● ASSIGNED TASK:
What I need is an exact repeat of the lines from the one with "Actualmente en fase" through the end of the listing below. Leave out every picture.

● DATA SHOWN:

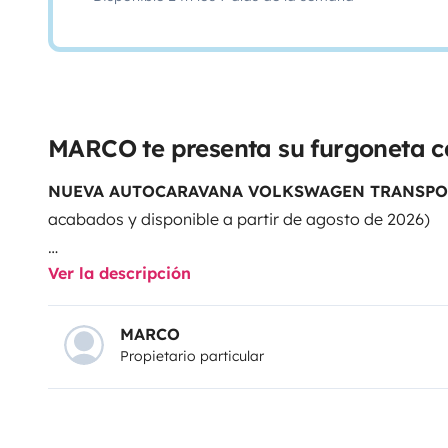
MARCO te presenta su furgoneta 
NUEVA AUTOCARAVANA VOLKSWAGEN TRANSPOR
acabados y disponible a partir de agosto de 2026)
Ver la descripción
Actualmente en fase de pintura, tal y como se muestr
Ver las últimas unidades ya pintadas.
MARCO
Propietario particular
Una de las últimas versiones de Volkswagen, muy 
cambio manual, motor diésel de muy bajo consumo, a
asistida, sensores de aparcamiento, CarPlay Touch c
Bluetooth y mucho más para disfrutar de viajes cóm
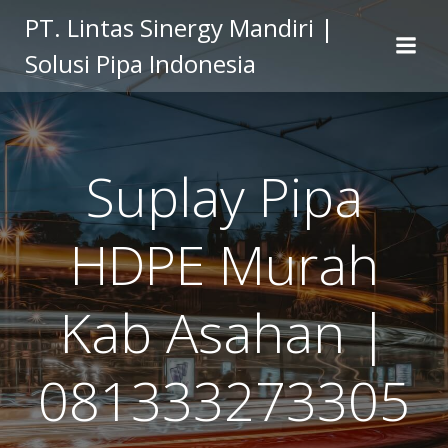
Skip
PT. Lintas Sinergy Mandiri |
to
Solusi Pipa Indonesia
content
Suplay Pipa
HDPE Murah
Kab Asahan |
081333273305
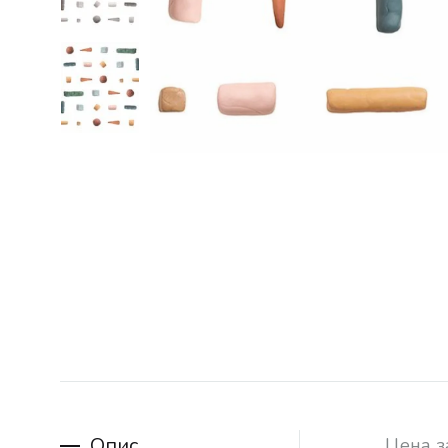
Опис
Цена з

● THE COMPLETED TASK:
Actualmente en fase de pintura, tal y como se muestr
Ver las últimas unidades ya pintadas.
MARCO
Propietario particular
Una de las últimas versiones de Volkswagen, muy 
cambio manual, motor diésel de muy bajo consumo, a
asistida, sensores de aparcamiento, CarPlay Touch c
Bluetooth y mucho más para disfrutar de viajes cóm
Skip
PT. Lintas Sinergy Mandiri |
to
Solusi Pipa Indonesia
content
Suplay Pipa
HDPE Murah
Kab Asahan |
081333273305
Опис
Цена з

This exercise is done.